Il territorio astigiano è diventato un pianeta

di Alessandro Mortarino.

La campagna nazionale "Tutti i costi del suolo perduto", avviata da pochi giorni dal nostro Forum nazionale Salviamo il Paesaggio, sta avendo una vasta eco grazie alle attenzioni che i media e i social ci stanno riservando. In fondo, il nostro principale obiettivo era proprio di riaprire (o aprire?) un dibattito sul tema - per noi emergenziale - del consumo di suolo provando a far riflettere non in astratto ma valutando le cifre ufficiali (fonte Istituto Superiore di Protezione e Ricerca Ambientale-ISPRA) di ciascun Comune: percentuale di suolo consumato in totale e negli ultimi 17 anni, nonché il "debito monetario" accusato da ogni Comune sulla base degli ettari di terreno andato perduto.

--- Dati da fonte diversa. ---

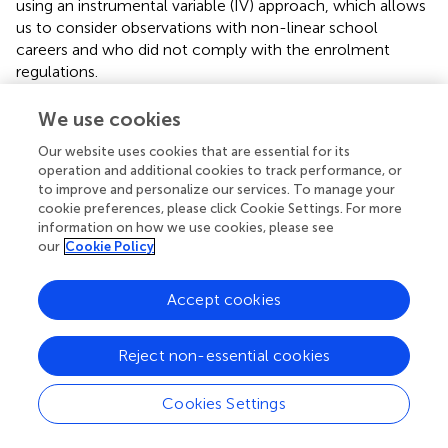
using an instrumental variable (IV) approach, which allows
us to consider observations with non-linear school
careers and who did not comply with the enrolment
regulations.
Once we include pupils whose relative age exceeds the
We use cookies
possible range of an enrolment window in the analyses, a
solution is needed to overcome the issue that
Our website uses cookies that are essential for its
operation and additional cookies to track performance, or
unobservable factors may confound the observed age at
to improve and personalize our services. To manage your
school enrolment and thus the effect of relative age on
cookie preferences, please click Cookie Settings. For more
school performance. For instance, a fraction of pupils is
information on how we use cookies, please see
relatively old because they repeated a grade, while
our
Cookie Policy
another fraction is relatively old because they positively
selected into delayed school entry. To resolve this
Accept cookies
problem, we follow an approach introduced by Bedard
and Dhuey (
) and use assigned relative age as an
instrument of observed relative age. Assigned relative age
Reject non-essential cookies
refers to the age at enrolment children would have in the
absence of early or late enrolment and grade retention or
Cookies Settings
grade skipping, respectively. In practice, assigned relative
age is calculated using a child's birthday relative to the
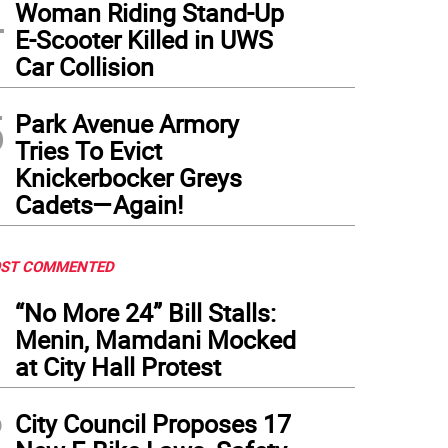
4
Woman Riding Stand-Up
E-Scooter Killed in UWS
Car Collision
5
Park Avenue Armory
Tries To Evict
Knickerbocker Greys
Cadets—Again!
ST COMMENTED
1
“No More 24” Bill Stalls:
Menin, Mamdani Mocked
at City Hall Protest
2
City Council Proposes 17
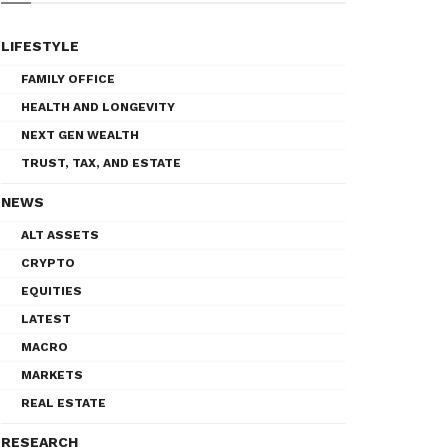
LIFESTYLE
FAMILY OFFICE
HEALTH AND LONGEVITY
NEXT GEN WEALTH
TRUST, TAX, AND ESTATE
NEWS
ALT ASSETS
CRYPTO
EQUITIES
LATEST
MACRO
MARKETS
REAL ESTATE
RESEARCH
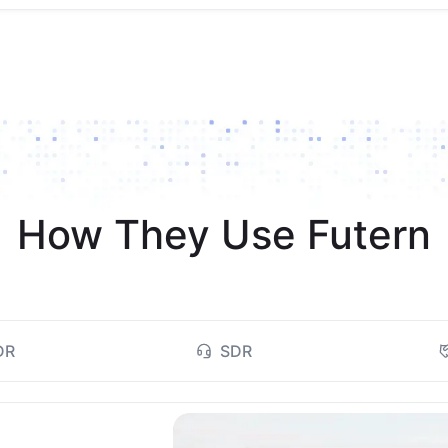
How They Use Futern
DR
SDR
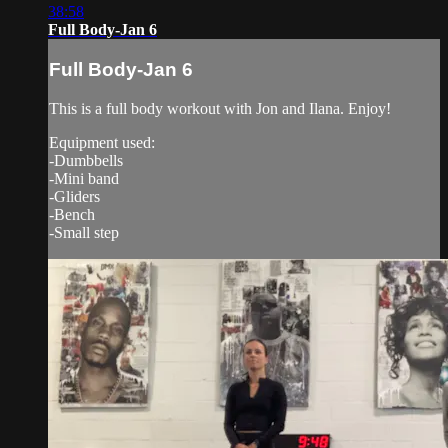
38:58
Full Body-Jan 6
Full Body-Jan 6
This is a full body workout with Jon and Ilana. Enjoy!
Equipment used:
-Dumbbells
-Mini band
-Gliders
-Bench
-Small step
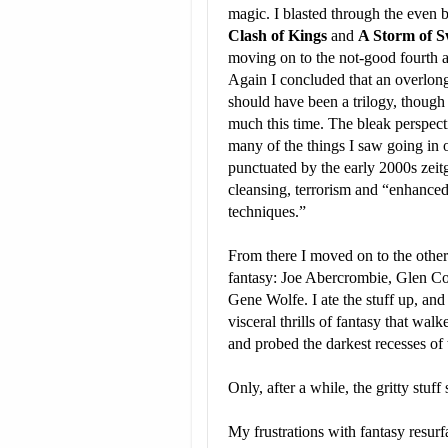
magic. I blasted through the even b
Clash of Kings
and
A Storm of 
moving on to the not-good fourth a
Again I concluded that an overlong
should have been a trilogy, though 
much this time. The bleak perspect
many of the things I saw going in
punctuated by the early 2000s zeitg
cleansing, terrorism and “enhanced
techniques.”
From there I moved on to the other 
fantasy: Joe Abercrombie, Glen Co
Gene Wolfe. I ate the stuff up, and
visceral thrills of fantasy that wal
and probed the darkest recesses of
Only, after a while, the gritty stuff
My frustrations with fantasy resurfa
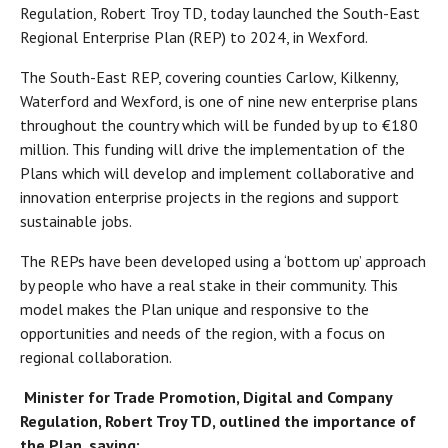
Regulation, Robert Troy TD, today launched the South-East
Regional Enterprise Plan (REP) to 2024, in Wexford.
The South-East REP, covering counties Carlow, Kilkenny,
Waterford and Wexford, is one of nine new enterprise plans
throughout the country which will be funded by up to €180
million. This funding will drive the implementation of the
Plans which will develop and implement collaborative and
innovation enterprise projects in the regions and support
sustainable jobs.
The REPs have been developed using a ‘bottom up’ approach
by people who have a real stake in their community. This
model makes the Plan unique and responsive to the
opportunities and needs of the region, with a focus on
regional collaboration.
Minister for Trade Promotion, Digital and Company
Regulation, Robert Troy TD, outlined the importance of
the Plan, saying:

Le risposte dei Sindaci dei Comuni astigiani sono però sconfortanti. Parecchio...

Anzi, troppo. Una ottima inchiesta di Paolo Viarengo sulle pagine de "La Stampa" edizione di Asti, del 12 marzo scorso, ci aiuta ad interpretare il pensiero di alcuni amministratori locali.

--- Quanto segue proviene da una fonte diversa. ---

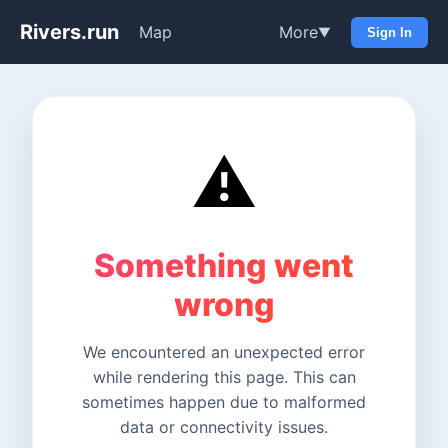
Rivers.run
Map
More
▼
Sign In
⚠️
Something went
wrong
We encountered an unexpected error
while rendering this page. This can
sometimes happen due to malformed
data or connectivity issues.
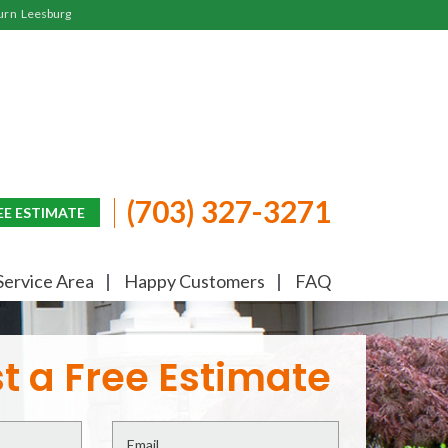
urn
Leesburg
(703) 327-3271
EE ESTIMATE
Service Area
Happy Customers
FAQ
t a Free Estimate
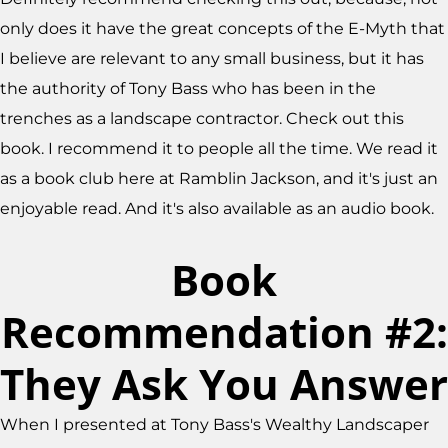
only does it have the great concepts of the E-Myth that
I believe are relevant to any small business, but it has
the authority of Tony Bass who has been in the
trenches as a landscape contractor. Check out this
book. I recommend it to people all the time. We read it
as a book club here at Ramblin Jackson, and it's just an
enjoyable read. And it's also available as an audio book.
Book
Recommendation #2:
They Ask You Answer
When I presented at Tony Bass's Wealthy Landscaper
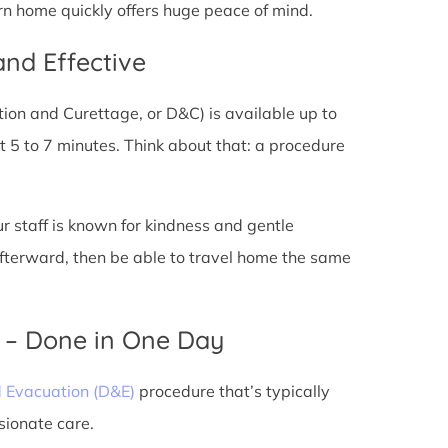
rn home quickly offers huge peace of mind.
and Effective
tion and Curettage, or D&C) is available up to
 5 to 7 minutes. Think about that: a procedure
ur staff is known for kindness and gentle
 afterward, then be able to travel home the same
) – Done in One Day
d Evacuation (D&E)
procedure that’s typically
sionate care.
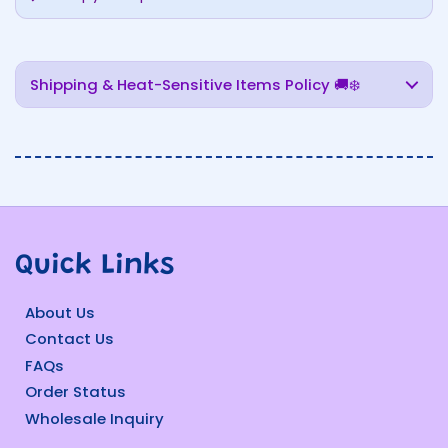
Shipping & Heat-Sensitive Items Policy 🚚❄️
Quick Links
About Us
Contact Us
FAQs
Order Status
Wholesale Inquiry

I Comuni astigiani che hanno consumato il doppio del suolo rispetto alla media nazionale
Paolo Lanzavecchia, Sindaco (di centrodestra) di Canelli, commenta così la performance negativa: «Le nuove costruzioni residenziali sono ridotte al minimo: in pochi costruiscono case o villette. Sono in molti quelli che preferiscono invece riportare a nuova vita i cascinali o i rustici abbandonati. Per le aziende è diverso. Sono tutte in forte espansione e non è possibile pensare ad ampliamenti lontani dalla sede iniziale: i capannoni devono essere limitrofi».
Gianluca Forno (Partito Democratico), Sindaco di Baldichieri, è ancora più perentorio: «Sono orgoglioso dei risultati raggiunti. Lo ritengo un ottimo risultato considerando l'equilibrio raggiunto tra costruzioni residenziali, industriali e incremento di posti di lavoro e produzione di ricchezza. La crescita dell'urbanizzazione residenziale, ad esempio, è stata contenuta a una unica nuova villetta quadrifamiliare negli ultimi 15 anni, tutto il resto si è costruito recuperando l'esistente». Allora perché questo consumo di suolo così alto? «Sono state molte le imprese del nostro territorio che si sono ampliate, creando nuovi posti di lavoro».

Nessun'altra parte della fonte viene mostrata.